Claudio Monteverdi's Seventh Book of Madrigals, written in 1619, was really the first that was fully part of the new operatic age -- and really the first to consist of pieces that were not really madrigals at all. For all of the soloistic and operatic expressive devices, for all the block chords that had appeared in the previous few books, this was the first set in which Monteverdi dispensed with the traditional five-voice texture of the madrigal. He proclaimed this move with a unique title for the book, a relatively new word that would go on to a long and distinguished career -- he called it "Concerto." The root of the word in Latin meant to contend or to fight, and the interest of this Monteverdi set lies in how voices, styles, and ideas contend for dominance, even as a shell of allusions to the traditional idea of a madrigal is maintained. A few pieces are polyphonic works that heighten expression with pungent dissonances -- old-style madrigals, with continuo accompaniment. Others might as well be taken from works in the young genre of opera. Some are for two gloriously intertwined voices, with Monteverdi making the most of his chance to have voices collide, dispute, and sensuously settle together. The number of voices ranges from one to six.
Filling two complete CDs with Monteverdi's 29 sizable madrigals, this is a weighty chunk of early Baroque music. But the Italian ensemble
La Venexiana, which made this recording in 1998, delivers state-of-the-art performances with a strong feel for the texts (included in a separate booklet and translated into four languages from the original Italian), and the recording never drags. There are sopranos who can rivet the listener more securely with their powers of ornamentation than can Rossana Bertini and
Laura Fabris, but it doesn't matter --
La Venexiana succeeds in treating each piece in the set individually and differentiates among them beautifully. This ensemble has specialized in music from both sides of the year 1600, still too often taken as an impermeable music-historical watershed.
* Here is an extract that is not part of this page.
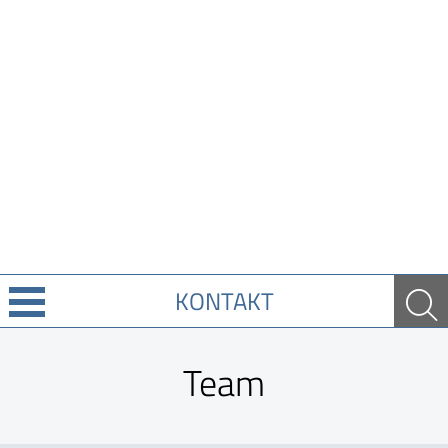
KONTAKT
Über Uns
Team
Leistungen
They have been well attuned to what we now think of as early Baroque style that grew out of the great court musical spectaculars of the late sixteenth century, and here they seem to have an almost preternatural sense of the great master Monteverdi's excitement as he explored the new musical materials that were available to him. The handsome packaging from the Glossa label makes this an ideal gift item, and the liner notes by Stefano Russumano, although rather dense and in mighty small print, concisely transmit much of importance about this music and its epoch.